Convective heat transfer in a cold dense gaseous nebula would be a lot faster than radiative heat transfer in empty space.
The Kirk bros. 😅
A Short Trek with them bickering, please.
Didn’t realize I wanted that until you said it. Maybe have them on a shuttle trip back to earth for a holiday. The two of them in a shuttle for a week would be hilarious. Imagine “Shuttlepod One” with those two.
Zombie Hemmer was freaky! Nicely done, wardrobe/makeup.
This clearly took a lot from TNG’s Night Terrors right? A bit of Firefly’s Bushwhacked in there too.
I liked it overall, but my favourite Star Trek episodes are when the crew gets to use their extreme competency to overcome a difficult challenge. This episode, the crew was… not so competent.
- Una’s team can’t identify that there’s been sabotage even though it’s just like, phaser blasts from a half-deranged man
- The dude easily escapes from sick bay and blows up a nacelle (had the stun setting not been invented yet? What about locked doors?)
- There’s no way the medical team could keep Uhura around and try to do some tests when she’s having an episode, they can only put on the brain scan screensaver
- They can’t shut down the dang refinery! The lever’s stuck and they’re out of WD-40!
- Pike blows up the quadrillion dollar infrastructure project immediately, not even just targeted laser blasts to the parts that are doing the murder. The whole thing has to blow up.
I guess this is just trek being trek and I shouldn’t take it so seriously. Emotionally, the crew was at the top of their game: intuitive, perceptive, empathetic, trusting. good stuff.
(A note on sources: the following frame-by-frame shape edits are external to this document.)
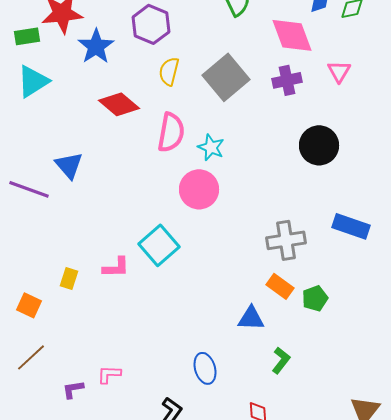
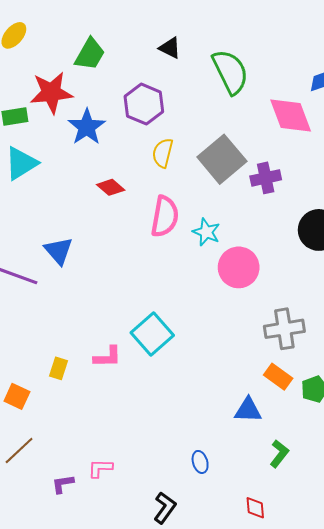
purple cross: (287, 80) -> (266, 178), moved
red diamond: (119, 104) -> (111, 187), size x0.7
pink circle: (199, 189) -> (239, 267), moved
blue ellipse: (205, 368) -> (200, 462), size x0.7

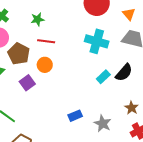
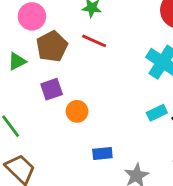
orange circle: (45, 65) -> (77, 111), moved

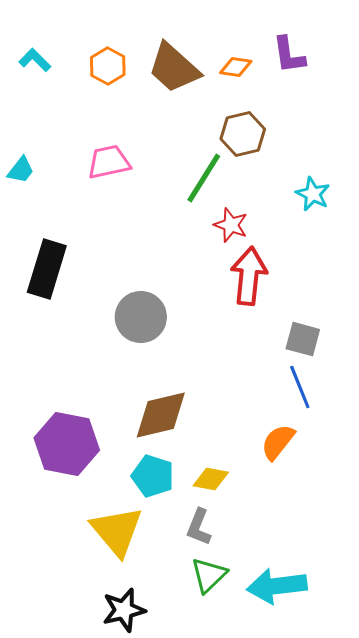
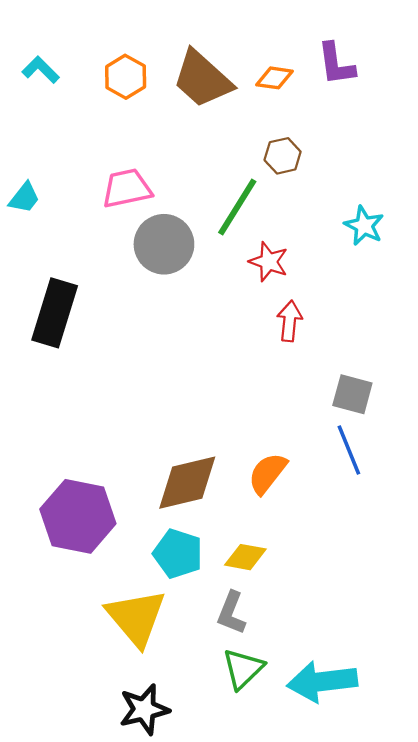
brown hexagon: (243, 134) -> (283, 156), size x0.7
red arrow: (249, 276) -> (290, 321), size x0.6
gray circle: (141, 317) -> (164, 244), moved
orange semicircle: (278, 442) -> (267, 473), moved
But yeah, I feel like I would have enjoyed this more had the problem been made more difficult instead of the crew less capable.
They can’t shut down the dang refinery! The lever’s stuck and they’re out of WD-40!
I actually had the least problem with that. It’s entirely plausible that huge machines can’t just turned off in an instant. Even real life nuclear reactors need something like +12 hours even for an emergency shutdown. A city-sized space-refinery probably has so much momentum in it’s spinning parts that it is faster to just shoot that thing.